== Source material ==
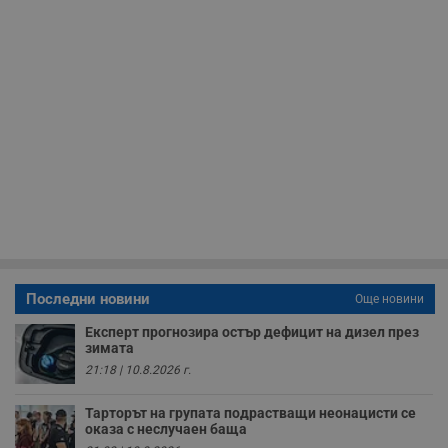
__RequestVerificationToken
Сесия
Т
Microsoft
п
Corporation
ф
www.dunavmost.com
з
п
и
п
A
т
е
д
н
п
с
у
и
ф
н
м
Т
Последни новини
Още новини
и
п
Експерт прогнозира остър дефицит на дизел през
у
зимата
з
б
21:18 | 10.8.2026 г.
VISITOR_PRIVACY_METADATA
5 месеца
Т
YouTube
4
с
.youtube.com
Тарторът на групата подрастващи неонацисти се
седмици
с
оказа с неслучаен баща
с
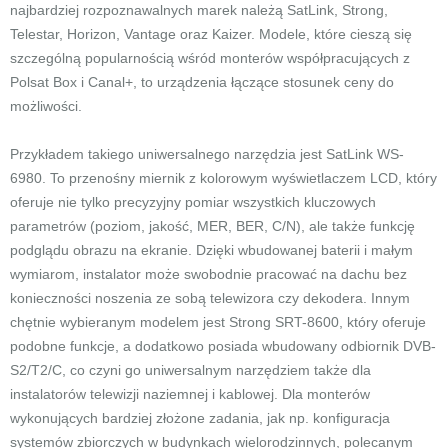
najbardziej rozpoznawalnych marek należą SatLink, Strong,
Telestar, Horizon, Vantage oraz Kaizer. Modele, które cieszą się
szczególną popularnością wśród monterów współpracujących z
Polsat Box i Canal+, to urządzenia łączące stosunek ceny do
możliwości.
Przykładem takiego uniwersalnego narzędzia jest SatLink WS-
6980. To przenośny miernik z kolorowym wyświetlaczem LCD, który
oferuje nie tylko precyzyjny pomiar wszystkich kluczowych
parametrów (poziom, jakość, MER, BER, C/N), ale także funkcję
podglądu obrazu na ekranie. Dzięki wbudowanej baterii i małym
wymiarom, instalator może swobodnie pracować na dachu bez
konieczności noszenia ze sobą telewizora czy dekodera. Innym
chętnie wybieranym modelem jest Strong SRT-8600, który oferuje
podobne funkcje, a dodatkowo posiada wbudowany odbiornik DVB-
S2/T2/C, co czyni go uniwersalnym narzędziem także dla
instalatorów telewizji naziemnej i kablowej. Dla monterów
wykonujących bardziej złożone zadania, jak np. konfiguracja
systemów zbiorczych w budynkach wielorodzinnych, polecanym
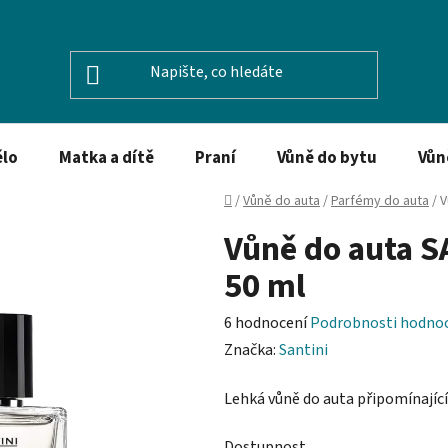
ělo
Matka a dítě
Praní
Vůně do bytu
Vůn
Domů
/
Vůně do auta
/
Parfémy do auta
/
V
Vůně do auta S
50 ml
Průměrné
6 hodnocení
Podrobnosti hodno
hodnocení
Značka:
Santini
produktu
Lehká vůně do auta připomínající
je
5,0
Dostupnost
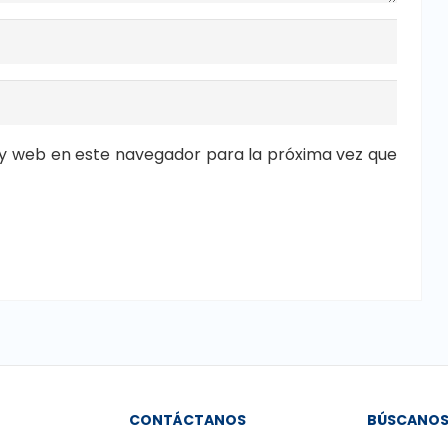
y web en este navegador para la próxima vez que
CONTÁCTANOS
BÚSCANO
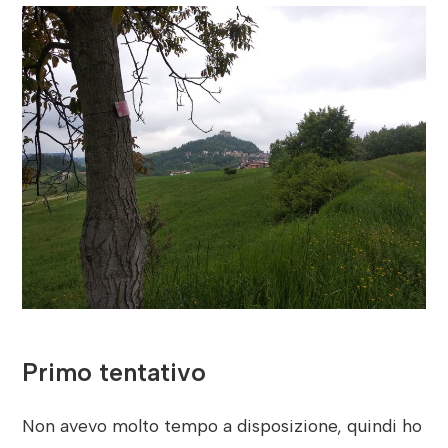
Primo tentativo
Non avevo molto tempo a disposizione, quindi ho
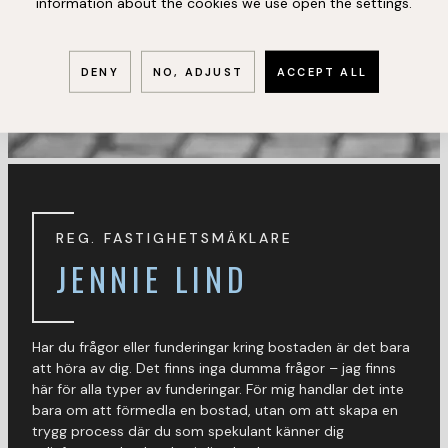
information about the cookies we use open the settings.
DENY
NO, ADJUST
ACCEPT ALL
REG. FASTIGHETSMÄKLARE
JENNIE LIND
Har du frågor eller funderingar kring bostaden är det bara
att höra av dig. Det finns inga dumma frågor – jag finns
här för alla typer av funderingar. För mig handlar det inte
bara om att förmedla en bostad, utan om att skapa en
trygg process där du som spekulant känner dig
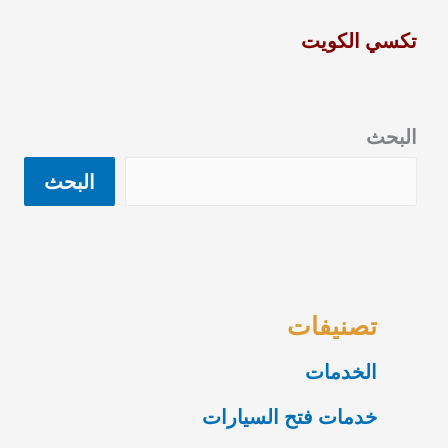
تكسي الكويت
البحث
البحث
تصنيفات
الخدمات
خدمات فتح السيارات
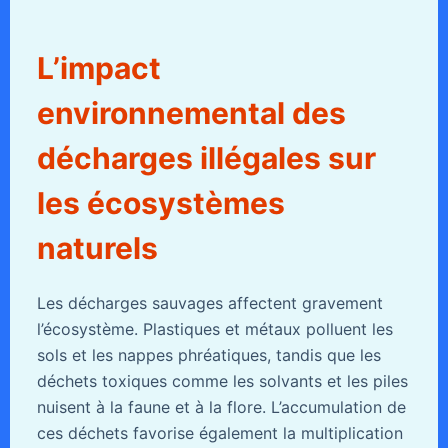
L’impact
environnemental des
décharges illégales sur
les écosystèmes
naturels
Les décharges sauvages affectent gravement
l’écosystème. Plastiques et métaux polluent les
sols et les nappes phréatiques, tandis que les
déchets toxiques comme les solvants et les piles
nuisent à la faune et à la flore. L’accumulation de
ces déchets favorise également la multiplication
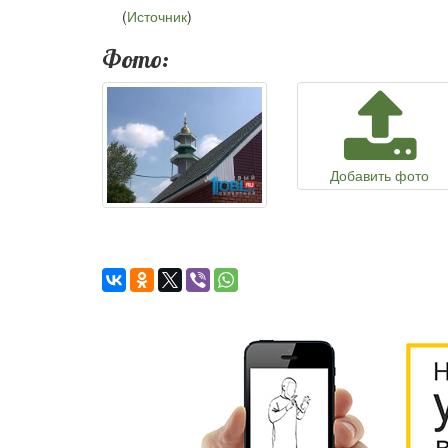
(
Источник
)
Фото:
Добавить фото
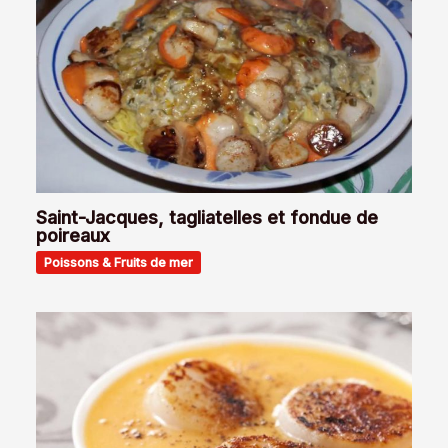
Saint-Jacques, tagliatelles et fondue de
poireaux
Poissons & Fruits de mer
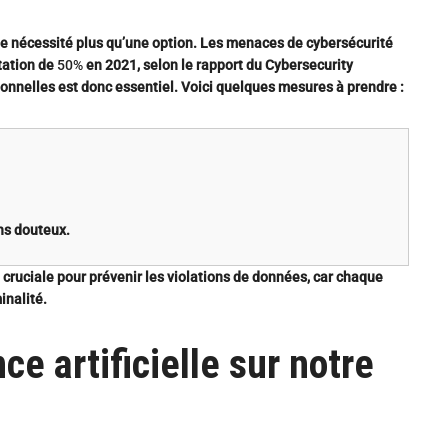
ne nécessité plus qu’une option.
Les menaces de cybersécurité
tation de
50%
en 2021, selon le rapport du Cybersecurity
onnelles est donc essentiel. Voici quelques mesures à prendre :
ens douteux.
 cruciale pour prévenir les violations de données, car chaque
inalité.
ce artificielle sur notre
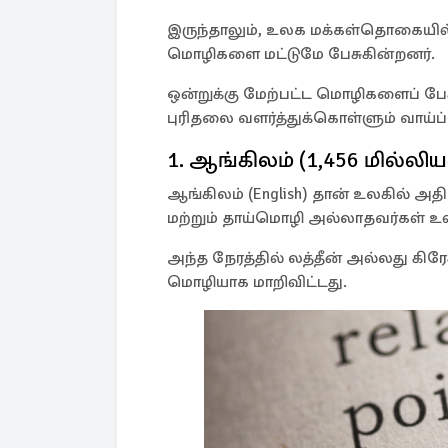
இருந்தாலும், உலக மக்கள்தொகையில் ப
மொழிகளை மட்டுமே பேசுகின்றனர்.
ஒன்றுக்கு மேற்பட்ட மொழிகளைப் பே
புரிதலை வளர்த்துக்கொள்ளும் வாய்ப்
1. ஆங்கிலம் (1,456 மில்லிய
ஆங்கிலம் (English) தான் உலகில் அத
மற்றும் தாய்மொழி அல்லாதவர்கள் உள
அந்த நேரத்தில் லத்தீன் அல்லது 
மொழியாக மாறிவிட்டது.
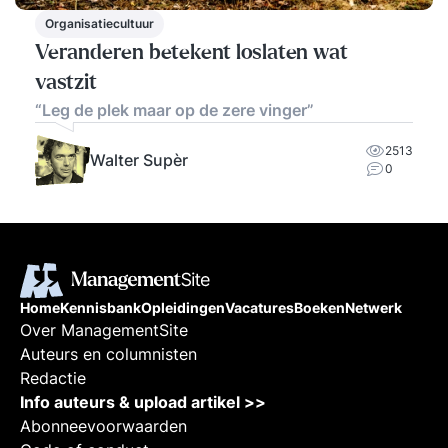
Organisatiecultuur
Veranderen betekent loslaten wat
vastzit
“Leg de plek maar op de zere vinger”
2513
Walter Supèr
0
Home
Kennisbank
Opleidingen
Vacatures
Boeken
Netwerk
Over ManagementSite
Auteurs en columnisten
Redactie
Info auteurs & upload artikel >>
Abonneevoorwaarden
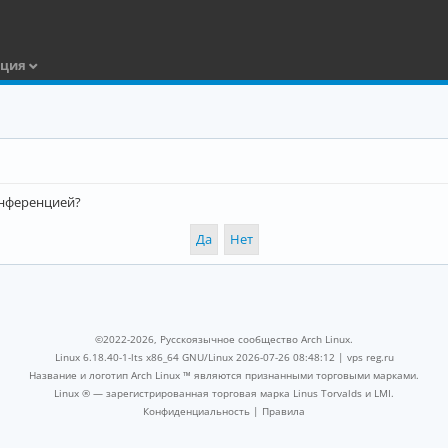
ация
конференцией?
©2022-2026, Русскоязычное сообщество Arch Linux.
Linux 6.18.40-1-lts x86_64 GNU/Linux 2026-07-26 08:48:12 |
vps reg.ru
Название и логотип Arch Linux ™ являются признанными торговыми марками.
Linux ® — зарегистрированная торговая марка Linus Torvalds и LMI.
Конфиденциальность
|
Правила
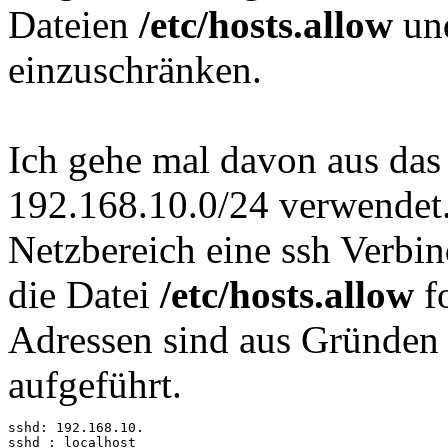
Dateien
/etc/hosts.allow
un
einzuschränken.
Ich gehe mal davon aus das
192.168.10.0/24 verwendet
Netzbereich eine ssh Verbi
die Datei
/etc/hosts.allow
f
Adressen sind aus Gründen 
aufgeführt.
sshd: 192.168.10.

sshd : localhost
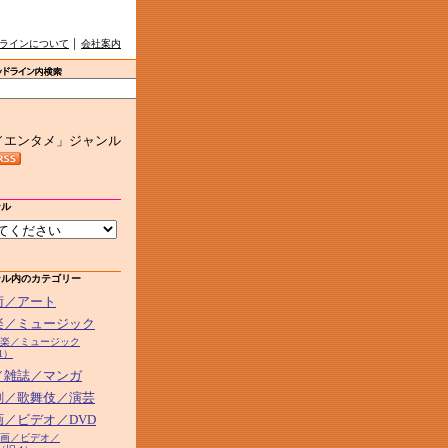
ラインについて
│
会社案内
／エンタメ」ジャンル
ンル
ンル内のカテゴリー
芸術／アート
音楽／ミュージック
2音楽／ミュージック
1）
本／雑誌／マンガ
演劇／歌舞伎／演芸
画／ビデオ／DVD
5映画／ビデオ／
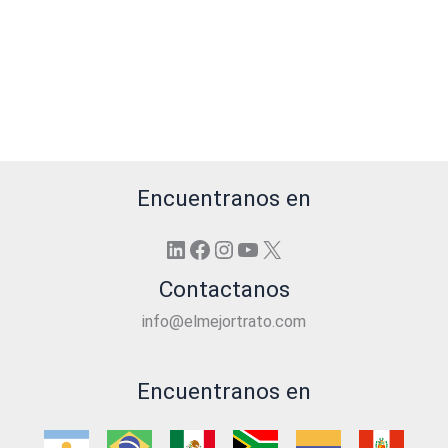
Encuentranos en
LinkedIn
Facebook
Instagram
YouTube
X
Contactanos
info@elmejortrato.com
Encuentranos en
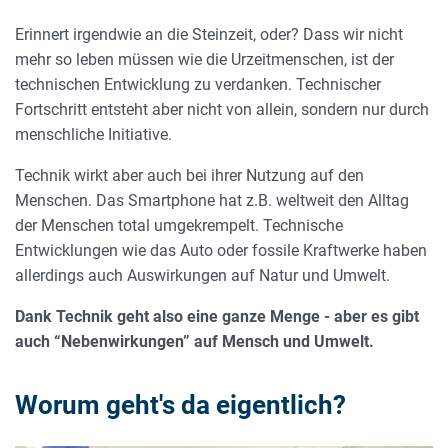
Erinnert irgendwie an die Steinzeit, oder? Dass wir nicht
mehr so leben müssen wie die Urzeitmenschen, ist der
technischen Entwicklung zu verdanken. Technischer
Fortschritt entsteht aber nicht von allein, sondern nur durch
menschliche Initiative.
Technik wirkt aber auch bei ihrer Nutzung auf den
Menschen. Das Smartphone hat z.B. weltweit den Alltag
der Menschen total umgekrempelt. Technische
Entwicklungen wie das Auto oder fossile Kraftwerke haben
allerdings auch Auswirkungen auf Natur und Umwelt.
Dank Technik geht also eine ganze Menge - aber es gibt
auch “Nebenwirkungen” auf Mensch und Umwelt.
Worum geht's da eigentlich?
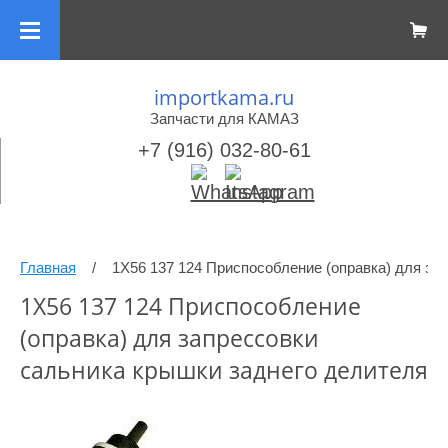
importkama.ru
Запчасти для КАМАЗ
+7 (916) 032-80-61
Главная
/
1Х56 137 124 Приспособление (оправка) для за
1Х56 137 124 Приспособление
(оправка) для запрессовки
сальника крышки заднего делителя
===
### Requirement
Begin at the line in the entries above that has "сообщество Arch Linux.", stop after the line that has "Fortschritt entsteht aber", and output exactly those lines without pictures.

### Solution for this task
©2022-2026, Русскоязычное сообщество Arch Linux.
Linux 6.18.40-1-lts x86_64 GNU/Linux 2026-07-26 08:48:12 |
vps reg.ru
Название и логотип Arch Linux ™ являются признанными торговыми марками.
Linux ® — зарегистрированная торговая марка Linus Torvalds и LMI.
Конфиденциальность
|
Правила
Dateien
/etc/hosts.allow
un
einzuschränken.
Ich gehe mal davon aus das
192.168.10.0/24 verwendet
Netzbereich eine ssh Verbi
die Datei
/etc/hosts.allow
f
Adressen sind aus Gründen 
aufgeführt.
sshd: 192.168.10.

sshd : localhost
ラインについて
│
会社案内
／エンタメ」ジャンル
ンル
ンル内のカテゴリー
芸術／アート
音楽／ミュージック
2音楽／ミュージック
1）
本／雑誌／マンガ
演劇／歌舞伎／演芸
画／ビデオ／DVD
5映画／ビデオ／
Encuentranos en
LinkedIn
Facebook
Instagram
YouTube
X
Contactanos
info@elmejortrato.com
Encuentranos en
Erinnert irgendwie an die Steinzeit, oder? Dass wir nicht
mehr so leben müssen wie die Urzeitmenschen, ist der
technischen Entwicklung zu verdanken. Technischer
Fortschritt entsteht aber nicht von allein, sondern nur durch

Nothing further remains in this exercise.